### WHAT YOU HAVE TO DO:
Below are some entries. Copy each line that holds the string "Sugar".

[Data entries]
______________________________

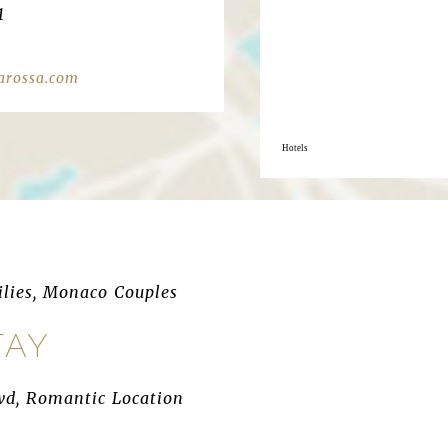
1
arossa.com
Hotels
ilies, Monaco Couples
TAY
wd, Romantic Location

______________________________

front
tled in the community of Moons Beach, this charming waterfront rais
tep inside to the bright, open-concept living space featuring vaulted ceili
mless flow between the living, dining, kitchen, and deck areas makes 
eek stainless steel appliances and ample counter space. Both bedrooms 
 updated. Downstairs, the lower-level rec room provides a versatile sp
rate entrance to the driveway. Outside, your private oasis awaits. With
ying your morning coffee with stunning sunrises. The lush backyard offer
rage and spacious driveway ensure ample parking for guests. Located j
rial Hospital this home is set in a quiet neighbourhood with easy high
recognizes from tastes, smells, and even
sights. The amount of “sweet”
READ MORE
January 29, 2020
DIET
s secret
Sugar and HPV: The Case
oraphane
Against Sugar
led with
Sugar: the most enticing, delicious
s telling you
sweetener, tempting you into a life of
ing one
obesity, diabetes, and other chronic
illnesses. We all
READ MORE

______________________________

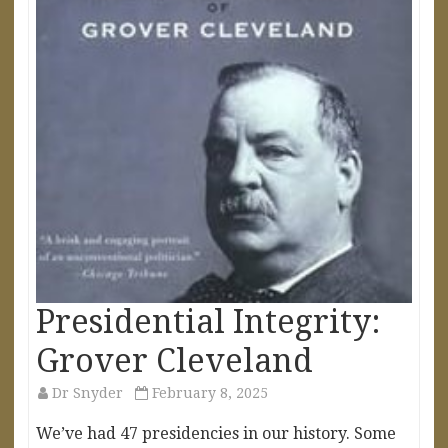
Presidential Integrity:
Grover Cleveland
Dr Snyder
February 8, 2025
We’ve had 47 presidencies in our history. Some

______________________________

### ANSWER BOX:
Sugar and HPV: The Case
Against Sugar
Sugar: the most enticing, delicious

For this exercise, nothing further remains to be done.